Work required >>
Report how many lines of these entries hold the string "ремни"; reply with the number alone.

◆ ◆ ◆ ◆

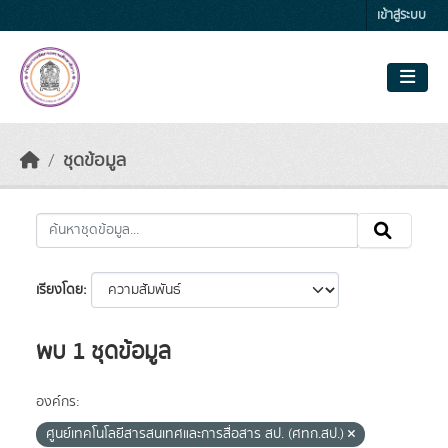
Skip to main content
เข้าสู่ระบบ
ชุดข้อมูล
เรียงโดย
พบ 1 ชุดข้อมูล
องค์กร:
ศูนย์เทคโนโลยีสารสนเทศและการสื่อสาร สป. (ศทก.สป.)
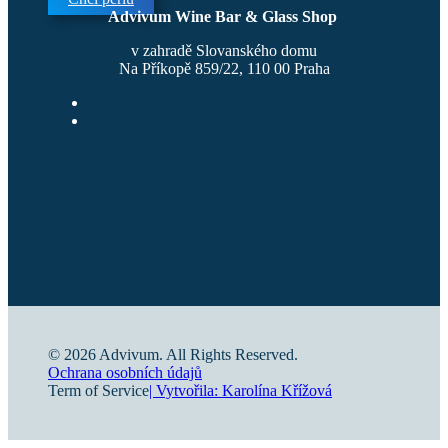
Advivum Wine Bar & Glass Shop
v zahradě Slovanského domu
Na Příkopě 859/22, 110 00 Praha
© 2026 Advivum. All Rights Reserved.
Ochrana osobních údajů
Term of Service
| Vytvořila: Karolína Křížová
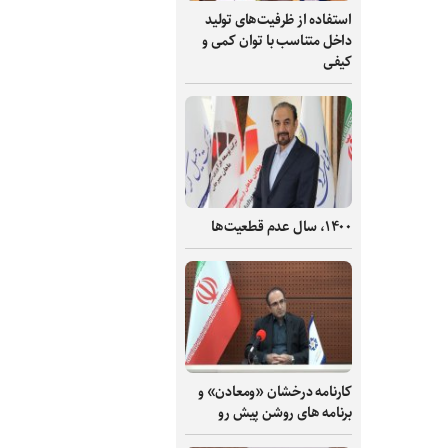
استفاده از ظرفیت‌های تولید
داخل متناسب با توان کمی و
کیفی
۱۴۰۰، سال عدم قطعیت‌ها
کارنامه درخشان «ومعادن» و
برنامه های روشن پیش رو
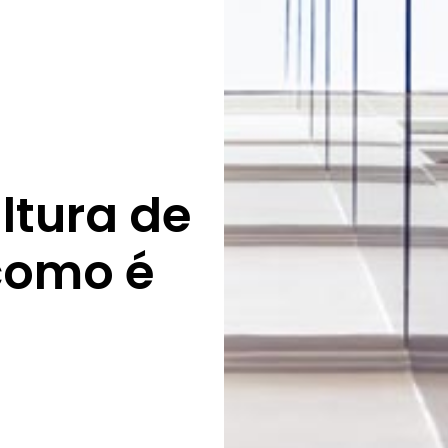
ltura de
como é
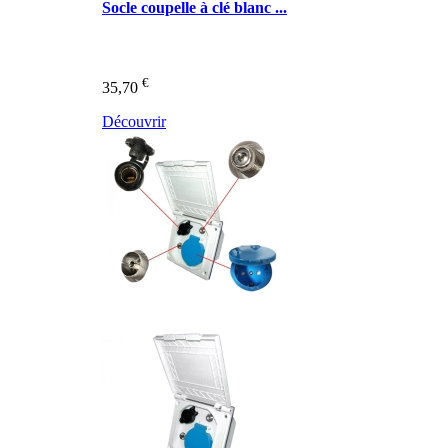
Socle coupelle à clé blanc ...
€
35,70
Découvrir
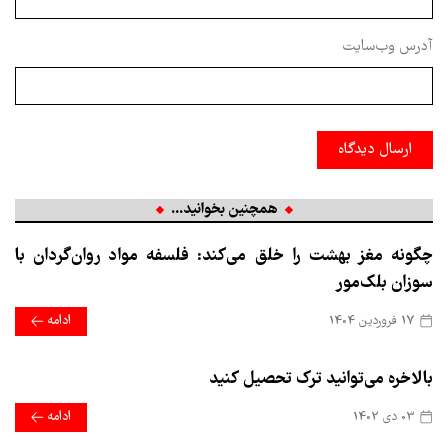
آدرس وب‌سایت
ارسال دیدگاه
همچنین بخوانید...
چگونه مغز بهشت را خلق می‌کند: فلسفه مواد روان‌گردان با
سوزان بلک‌مور
17 فروردین 1404
ادامه
بالاخره می‌توانید ترک تحصیل کنید
03 دی 1402
ادامه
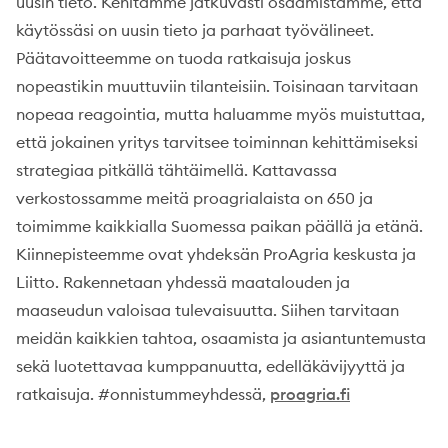
uusin tieto. Kehitämme jatkuvasti osaamistamme, että
käytössäsi on uusin tieto ja parhaat työvälineet.
Päätavoitteemme on tuoda ratkaisuja joskus
nopeastikin muuttuviin tilanteisiin. Toisinaan tarvitaan
nopeaa reagointia, mutta haluamme myös muistuttaa,
että jokainen yritys tarvitsee toiminnan kehittämiseksi
strategiaa pitkällä tähtäimellä. Kattavassa
verkostossamme meitä proagrialaista on 650 ja
toimimme kaikkialla Suomessa paikan päällä ja etänä.
Kiinnepisteemme ovat yhdeksän ProAgria keskusta ja
Liitto. Rakennetaan yhdessä maatalouden ja
maaseudun valoisaa tulevaisuutta. Siihen tarvitaan
meidän kaikkien tahtoa, osaamista ja asiantuntemusta
sekä luotettavaa kumppanuutta, edelläkävijyyttä ja
ratkaisuja. #onnistummeyhdessä,
proagria.fi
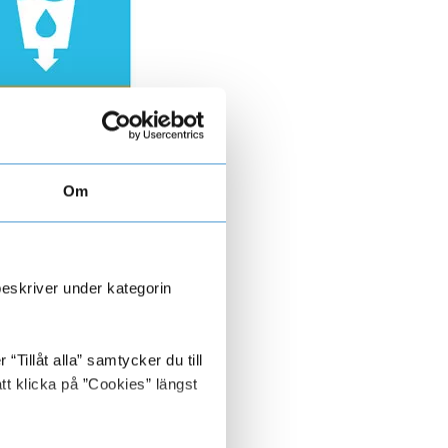
Om
beskriver under kategorin
Tillåt alla” samtycker du till
tt klicka på ”Cookies” längst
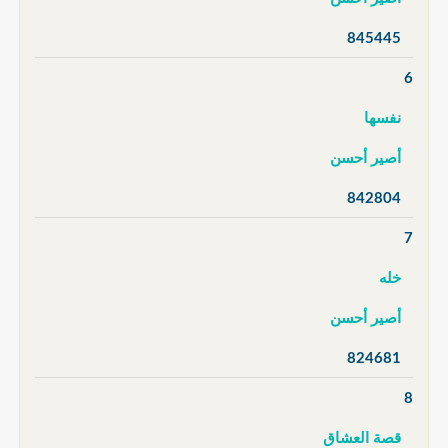
845445
6
نفسها
أصير أحسن
842804
7
خله
أصير أحسن
824681
8
قصة العشاق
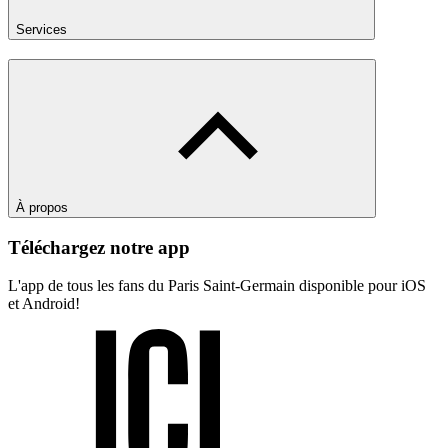
Services
À propos
Téléchargez notre app
L'app de tous les fans du Paris Saint-Germain disponible pour iOS
et Android!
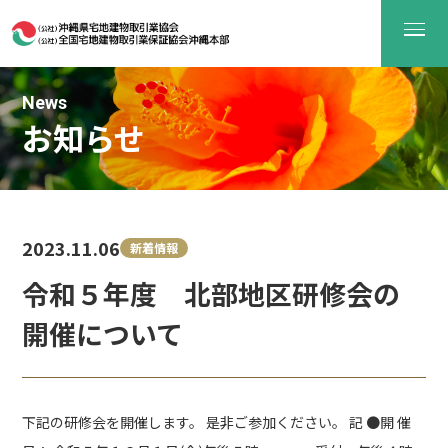
News
お知らせ
2023.11.06
新着情報
令和５年度 北部地区研修会の
開催について
下記の研修会を開催します。 是非ご参加ください。 記 ●開 催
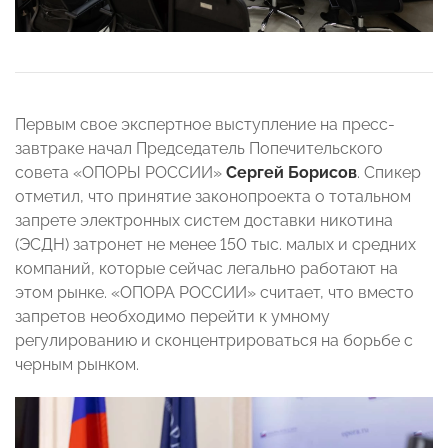
Первым свое экспертное выступление на пресс-
завтраке начал Председатель Попечительского
совета «ОПОРЫ РОССИИ»
Сергей Борисов
. Спикер
отметил, что принятие законопроекта о тотальном
запрете электронных систем доставки никотина
(ЭСДН) затронет не менее 150 тыс. малых и средних
компаний, которые сейчас легально работают на
этом рынке. «ОПОРА РОССИИ» считает, что вместо
запретов необходимо перейти к умному
регулированию и сконцентрироваться на борьбе с
черным рынком.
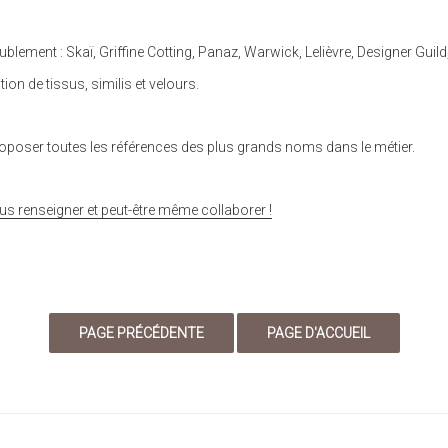
lement : Skaï, Griffine Cotting, Panaz, Warwick, Lelièvre, Designer Gui
on de tissus, similis et velours.
proposer toutes les références des plus grands noms dans le métier.
renseigner et peut-être même collaborer !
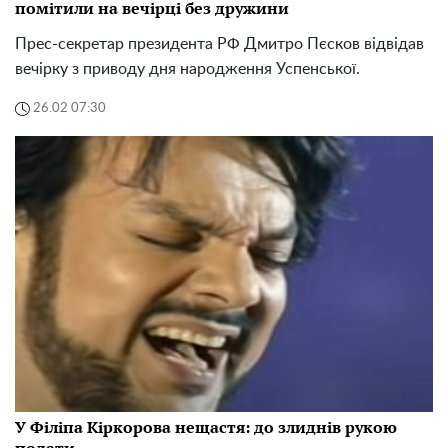
помітили на вечірці без дружини
Прес-секретар президента РФ Дмитро Пєсков відвідав
вечірку з приводу дня народження Успенської.
26.02 07:30
У Філіпа Кіркорова нещастя: до злиднів рукою
подати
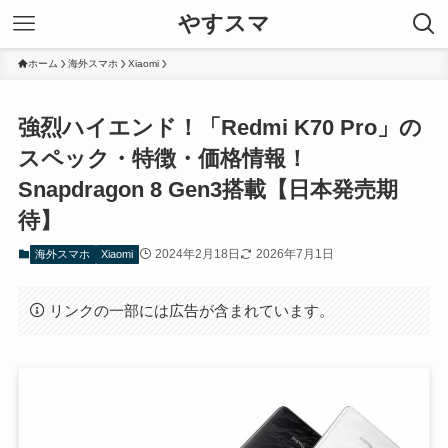
やすスマ
ホーム
海外スマホ
Xiaomi
強烈ハイエンド！「Redmi K70 Pro」の
スペック・特徴・価格情報！
Snapdragon 8 Gen3搭載【日本発売期
待】
2024年2月18日
2026年7月1日
海外スマホ
Xiaomi
リンクの一部には広告が含まれています。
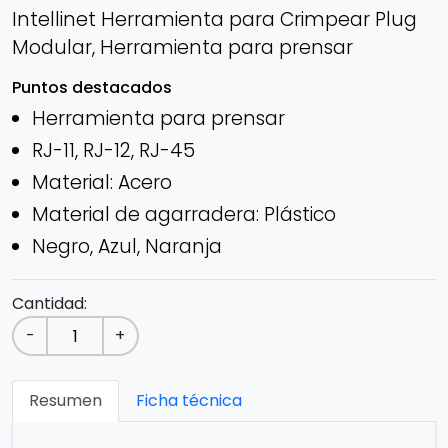
Intellinet Herramienta para Crimpear Plug
Modular, Herramienta para prensar
Puntos destacados
Herramienta para prensar
RJ-11, RJ-12, RJ-45
Material: Acero
Material de agarradera: Plástico
Negro, Azul, Naranja
Cantidad:
-
+
Resumen
Ficha técnica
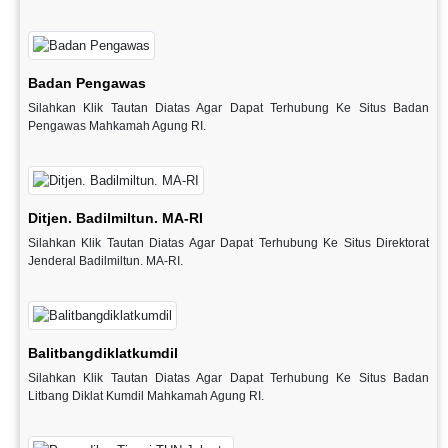
Badan Pengawas
Silahkan Klik Tautan Diatas Agar Dapat Terhubung Ke Situs Badan
Pengawas Mahkamah Agung RI.
Ditjen. Badilmiltun. MA-RI
Silahkan Klik Tautan Diatas Agar Dapat Terhubung Ke Situs Direktorat
Jenderal Badilmiltun. MA-RI.
Balitbangdiklatkumdil
Silahkan Klik Tautan Diatas Agar Dapat Terhubung Ke Situs Badan
Litbang Diklat Kumdil Mahkamah Agung RI.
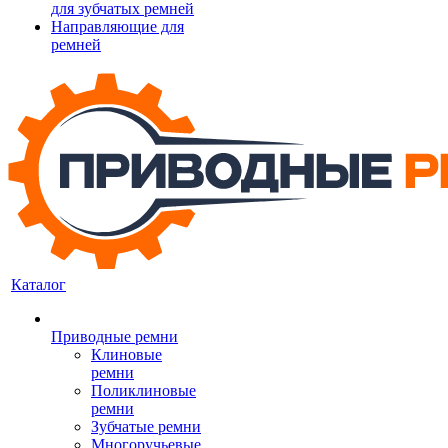
для зубчатых ремней
Направляющие для
ремней
Каталог
Приводные ремни
Клиновые
ремни
Поликлиновые
ремни
Зубчатые ремни
Многоручьевые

◆ ◆ ◆ ◆

Written solution >>
4